奇跡の海を見つける事が出来た俺は、ここに留まると決めた。

幼い頃からの夢…。話す傍から呆れられたが、それはちゃんと目の前にある。

だから、夢を託してくれた恩人の為にも、そして自分自身この身が滅びたときにオールブルーの一部になりたいと思った。

 

 

勿論、仲間と離れる事に躊躇いがあった。

見届けたいと思うが、それと自分が決めた道は相反するものである。

 

 

 

まだ野望半ばの船長と剣士は、一箇所に留まる事など無く、風を切って飛ぶ鳥のように大きな翼を広げて目的地へと向かっているのだろう。

書ききれていない航海図は、今世界のどれほどを描けたのだろう?

真実を捜す考古学者は、本当の仲間を手に入れて過去なる未知を求めているのか?

誰よりも芯の部分で強い狙撃手は、十分強い海の男になっている事には、本人が気付いていなかったようだ。

命の尊さを教えてくれる優しい船医は、万能薬になれたのだろうか?

世話好きで涙脆い男は、『宝樹』を見つける事が出来たのか?

正面から合うと約束した友にお前の音楽は届いたか…。

 

 

 

あの時、

大粒の雨が、俺も海も離れていく船も濡らした。

みんな…みんな、夢や野望を胸に抱き、航海へと出て行ったあの日。

それを浜辺で見送り、船に全てを置いていったのだ。

 

冒険の興奮も、馬鹿騒ぎした楽しさも、失う事の涙も、理不尽な怒りも、仲間の笑顔も。

何よりの宝だった仲間も全てだ。

 

 

 

 

 

 

 

 

 

開業して1年目は、兎に角我武者羅に働いた。

人口も少ないこの諸島周辺は、レストランに食べに行く習慣は殆ど無く、自給自足の生活を送っている。
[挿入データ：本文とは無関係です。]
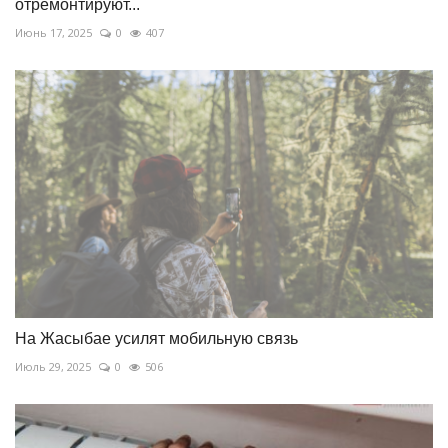
отремонтируют...
Июнь 17, 2025
0
407
На Жасыбае усилят мобильную связь
Июль 29, 2025
0
506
時折外貨を稼ぐために新鮮な魚を近隣の島へと売りに行く。

外部との接触はその程度。

 

島民相手だけでは、勿論レストランとしての道は閉ざされていた。

海と河と山を持つこの島のお陰で飢える事は無いが、生きていく事が目的ではない自分にとって、この状態を受け入れることが苦痛でしかなかった。

 

そんな小さなレストランに、少しだが客が入るようになった。

 

『母ちゃんの作った飯より旨い!』

 

と言った猟師の男に

 

『レディーの作った愛情タップリのご飯に敵うわけあるかっ!!』

 

と怒鳴ったら驚いた表情の後、豪快に笑ったのだ。

その男は懲りずに綺麗な妻を連れて来店した。

 

『な?お前の作る飯より旨いだろう?』

『……本当!美味しい!!』

 

レディーに喜んでもらえるのは嬉しいが…。

 

『あなたの美しい手で作られた料理には敵いませんよ』

『やだね、冗談はよしなよ』

『料理も旨ければ煽ても上手いなんて、隅に置けないねー、にーちゃん』

 

その夫婦が近所に声を掛けてくれたのがきっかけ。

魚を売りに行った者が、俺の店の話をしてくれて口コミで噂が広まり、少しずつ客が増えた。

 

しかし、基本的に俺は経理をしてこなかった。

ジジーの船にいた時は、金の計算をする事はあったが、経営者として資産に資本と負債に損益なんて訳が分からない。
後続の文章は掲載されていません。